Chapitre 10 : Fuite vers l'Inconnu
— Camélia ! On doit bouger ! C’est dangereux !
Nica tirait sur mon bras afin de m’encourager à continuer notre course, mais je devais m’assurer que mon amant ne se trouvait pas au milieu des combats.
Je glissai un coup d’œil par le côté du mur. J’étais terrifiée à l’idée d’attirer l’attention d’une des créatures car je savais qu’elle se ferait un plaisir de se précipiter sur nous mais cette pensée ne m’empâcha pas d’observer les combattants.
Après avoir compris que les rebels étaient constitués principalement de forces humaines, je savais que si quelqu’un me voyait, il risquait très probablement de penser que j’en faisais partie aussi.
Alors que j’observai la foule en retenant mon souffle, je vis la Hurleuse qui enserrait le cou d’une jeune humaine à l’air affolé. Cette dernière croisa mon regard et ouvrit la bouche avec un air suppliant, comme pour m’appeler à l’aide. Elle fut brusquement interrompue lorsque sa tête se détacha de ses épaules dans un bruit de déchirure répugnant.

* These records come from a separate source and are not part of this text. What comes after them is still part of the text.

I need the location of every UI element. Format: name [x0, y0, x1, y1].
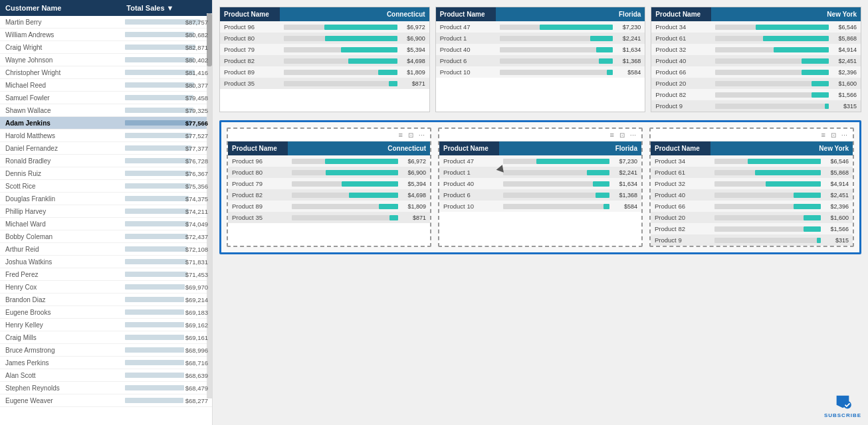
customer-sales-cell: $79,458 — [121, 92, 212, 104]
menu-icon[interactable]: ≡ — [609, 131, 613, 139]
table-row[interactable]: Craig Wright $82,871 — [0, 41, 212, 54]
table-row: Product 34 $6,546 — [651, 155, 853, 167]
col-product-name: Product Name — [228, 141, 288, 155]
customer-sales-cell: $71,453 — [121, 268, 212, 281]
customer-name-cell: Daniel Fernandez — [0, 142, 121, 155]
widget-toolbar: ≡ ⊡ ··· — [439, 129, 641, 141]
table-row[interactable]: Arthur Reid $72,108 — [0, 243, 212, 256]
subscribe-button[interactable]: SUBSCRIBE — [824, 392, 861, 418]
customer-sales-cell: $76,728 — [121, 155, 212, 167]
product-bar-cell: $2,396 — [711, 66, 861, 78]
table-row[interactable]: Henry Kelley $69,162 — [0, 319, 212, 331]
product-name-cell: Product 40 — [436, 44, 496, 55]
table-row[interactable]: Craig Mills $69,161 — [0, 331, 212, 344]
product-bar-cell: $1,809 — [288, 201, 430, 212]
more-icon[interactable]: ··· — [841, 131, 847, 139]
table-row[interactable]: Wayne Johnson $80,402 — [0, 54, 212, 66]
menu-icon[interactable]: ≡ — [398, 131, 402, 139]
menu-icon[interactable]: ≡ — [821, 131, 825, 139]
product-name-cell: Product 6 — [439, 189, 499, 201]
product-bar-cell: $7,230 — [496, 21, 645, 33]
product-name-cell: Product 1 — [439, 167, 499, 178]
product-name-cell: Product 89 — [220, 66, 280, 78]
product-bar-cell: $1,566 — [711, 89, 861, 100]
product-name-cell: Product 40 — [651, 55, 711, 66]
product-bar-cell: $2,451 — [711, 55, 861, 66]
table-row: Product 32 $4,914 — [651, 44, 861, 55]
customer-sales-cell: $77,377 — [121, 142, 212, 155]
product-name-cell: Product 9 — [651, 100, 711, 112]
left-panel: Customer Name Total Sales ▼ Martin Berry… — [0, 0, 213, 425]
customer-sales-cell: $76,367 — [121, 167, 212, 180]
product-bar-cell: $6,900 — [288, 167, 430, 178]
table-row[interactable]: Joshua Watkins $71,831 — [0, 256, 212, 268]
table-row: Product 6 $1,368 — [439, 189, 641, 201]
sort-arrow-icon: ▼ — [167, 4, 174, 12]
table-row[interactable]: Alan Scott $68,639 — [0, 369, 212, 382]
customer-name-cell: Michael Reed — [0, 79, 121, 92]
customer-sales-cell: $75,356 — [121, 180, 212, 193]
table-row[interactable]: Bobby Coleman $72,437 — [0, 230, 212, 243]
table-row[interactable]: Eugene Weaver $68,277 — [0, 394, 212, 407]
table-row[interactable]: Adam Jenkins $77,566 — [0, 117, 212, 129]
table-row: Product 9 $315 — [651, 234, 853, 246]
image-icon[interactable]: ⊡ — [831, 131, 836, 139]
product-name-cell: Product 79 — [228, 178, 288, 189]
product-name-cell: Product 61 — [651, 167, 710, 178]
product-widget-newyork-top: Product Name New York Product 34 $6,546 … — [651, 7, 861, 112]
table-row[interactable]: Michael Reed $80,377 — [0, 79, 212, 92]
table-row[interactable]: Eugene Brooks $69,183 — [0, 306, 212, 319]
col-region: Connecticut — [288, 141, 430, 155]
more-icon[interactable]: ··· — [630, 131, 636, 139]
product-table-newyork-top: Product Name New York Product 34 $6,546 … — [651, 7, 861, 112]
table-row[interactable]: Scott Rice $75,356 — [0, 180, 212, 193]
col-total-sales[interactable]: Total Sales ▼ — [121, 0, 212, 16]
table-row[interactable]: William Andrews $80,682 — [0, 29, 212, 41]
product-bar-cell: $1,634 — [499, 178, 641, 189]
product-table-florida-top: Product Name Florida Product 47 $7,230 P… — [436, 7, 645, 78]
table-row[interactable]: Michael Ward $74,049 — [0, 218, 212, 230]
product-name-cell: Product 66 — [651, 201, 710, 212]
table-row[interactable]: Daniel Fernandez $77,377 — [0, 142, 212, 155]
customer-name-cell: Stephen Reynolds — [0, 382, 121, 394]
table-row: Product 96 $6,972 — [228, 155, 430, 167]
col-customer-name[interactable]: Customer Name — [0, 0, 121, 16]
customer-name-cell: Michael Ward — [0, 218, 121, 230]
table-row[interactable]: Dennis Ruiz $76,367 — [0, 167, 212, 180]
customer-sales-cell: $87,757 — [121, 16, 212, 29]
table-row[interactable]: Martin Berry $87,757 — [0, 16, 212, 29]
table-row[interactable]: Stephen Reynolds $68,479 — [0, 382, 212, 394]
top-row: Product Name Connecticut Product 96 $6,9… — [219, 7, 861, 112]
customer-name-cell: Arthur Reid — [0, 243, 121, 256]
table-row[interactable]: Brandon Diaz $69,214 — [0, 294, 212, 306]
product-bar-cell: $315 — [711, 100, 861, 112]
product-name-cell: Product 35 — [220, 78, 280, 89]
table-row[interactable]: Christopher Wright $81,416 — [0, 66, 212, 79]
product-name-cell: Product 79 — [220, 44, 280, 55]
customer-name-cell: Henry Kelley — [0, 319, 121, 331]
product-name-cell: Product 10 — [439, 201, 499, 212]
table-row[interactable]: Harold Matthews $77,527 — [0, 129, 212, 142]
table-row: Product 47 $7,230 — [439, 155, 641, 167]
image-icon[interactable]: ⊡ — [619, 131, 625, 139]
table-row[interactable]: Douglas Franklin $74,375 — [0, 193, 212, 205]
table-row[interactable]: Henry Cox $69,970 — [0, 281, 212, 294]
customer-sales-cell: $81,416 — [121, 66, 212, 79]
col-region: New York — [711, 7, 861, 21]
customer-name-cell: Scott Rice — [0, 180, 121, 193]
customer-name-cell: Harold Matthews — [0, 129, 121, 142]
table-row[interactable]: Phillip Harvey $74,211 — [0, 205, 212, 218]
product-name-cell: Product 20 — [651, 212, 710, 223]
more-icon[interactable]: ··· — [419, 131, 425, 139]
table-row[interactable]: Samuel Fowler $79,458 — [0, 92, 212, 104]
customer-name-cell: Samuel Fowler — [0, 92, 121, 104]
table-row[interactable]: James Perkins $68,716 — [0, 357, 212, 369]
table-row[interactable]: Fred Perez $71,453 — [0, 268, 212, 281]
table-row[interactable]: Ronald Bradley $76,728 — [0, 155, 212, 167]
product-name-cell: Product 32 — [651, 44, 711, 55]
image-icon[interactable]: ⊡ — [408, 131, 413, 139]
table-row: Product 82 $4,698 — [228, 189, 430, 201]
table-row[interactable]: Shawn Wallace $79,325 — [0, 104, 212, 117]
product-bar-cell: $6,900 — [280, 33, 429, 44]
table-row[interactable]: Bruce Armstrong $68,996 — [0, 344, 212, 357]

Lorsque le crâne de la femme rencontra le sol dans un bruit sourd, la créature se précipita vers d’autres rebels sans s’attarder. J’avais remarqué l’air réjoui qui peignait ses traits disgracieux et le grand sourire que bordaient ses crocs acérés. Elle semboait ravie de la tournure que prenait la situation.
Observant la scène avec attention, je remarquai que certains humains se battaient encore vaillamment contre les forces magiques qui leur faisaient face.
Je vis un garçon bander son arc dans un mouvement maladroit. La flèche qu’il tira se ficha dans l’épaule de la Hurleuse qui lâcha un sifflement de douleur en la retirant.
Elle la relança vers celui qui l’avait blessée et l’arme se planta dans sa jambe. La Hurleuse partit dans un rire cruel en s’approchant de lui, levant une main dans le but de l’achever. Dans les yeux de l’humain se lisait une terreur indicible mais il regardait la mort en face sans broncher. Je me fis violence pour ne pas me précipiter devant le garçon et faire barrage de mon corps mais savais pertinemment que je risquais juste de nous mettre en danger, Nica et moi. C’est pourquoi je détournai les yeux, honteuse de ma propre lâcheté.
Un peu plus loin, des mèches grisonnantes captant les rayons du soleil attirèrent mon attention. Elles s’échappaient de la tresse d’une femme qui se battait contre une créature à la peau violette.
Lorsqu’elle enfonça le crâne de cette dernière à l’aide d’une brique, la créature s’affala et les ombres qui l’entourèrent s’évaporèrent dans les airs. L’humaine repartit de plus belle dans la bataille avec un air triomphant.
Le combat faisait rage depuis plusieurs minutes lorsque le bruit tonitruant de plusieurs hommes au pas de course se fit entendre.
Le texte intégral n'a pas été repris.